No segundo turno, Lula também permanece à frente dos candidatos da ala bolsonarista e dos demais concorrentes.
Em um dos cenários, Lula aparece com 44% contra 39% de Tarcísio de Freitas, configurando a disputa mais apertada. Na sequência, Lula soma 45% contra 38% de Flávio Bolsonaro. Em outro, o petista aparece com 46% ante 31% do governador de Minas Gerais, Romeu Zema (Novo). Nas simulações seguintes, o desempenho do presidente é ainda melhor: 45% a 27% contra Aldo Rebelo (Democracia Cristã) e 46% a 26% contra Renan Santos (Missão).

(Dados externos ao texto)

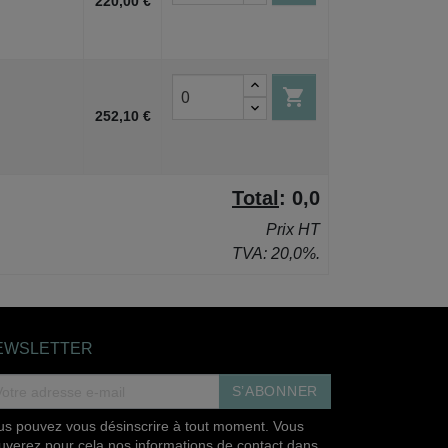
220,00 €

252,10 €
Total
:
0,0
Prix HT
TVA: 20,0%.
EWSLETTER
S’ABONNER
us pouvez vous désinscrire à tout moment. Vous
ouverez pour cela nos informations de contact dans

A pesquisa também apurou a percepção do eleitorado sobre quem vencerá a eleição presidencial. A maioria dos entrevistados afirmou acreditar que Lula será reeleito, independentemente do adversário. Para 56% dos eleitores, Lula será reeleito se o adversário for algum membro da família Bolsonaro. Mesmo se o adversário não tiver o sobrenome 'Bolsonaro', para 45% o presidente sairá vencedor. Neste último caso, os que acreditam na derrota de Lula somam 43%.
O levantamento também apresentou dados de aprovação e desaprovação da gestão de Lula. O trabalho do presidente é desaprovado por 49% dos entrevistados e aprovado por 47%. Como a margem de erro é de dois pontos, os dados mostram estabilidade em relação ao levantamento anterior, divulgado em dezembro do ano passado, quando 48% aprovaram e também 49% desaprovaram.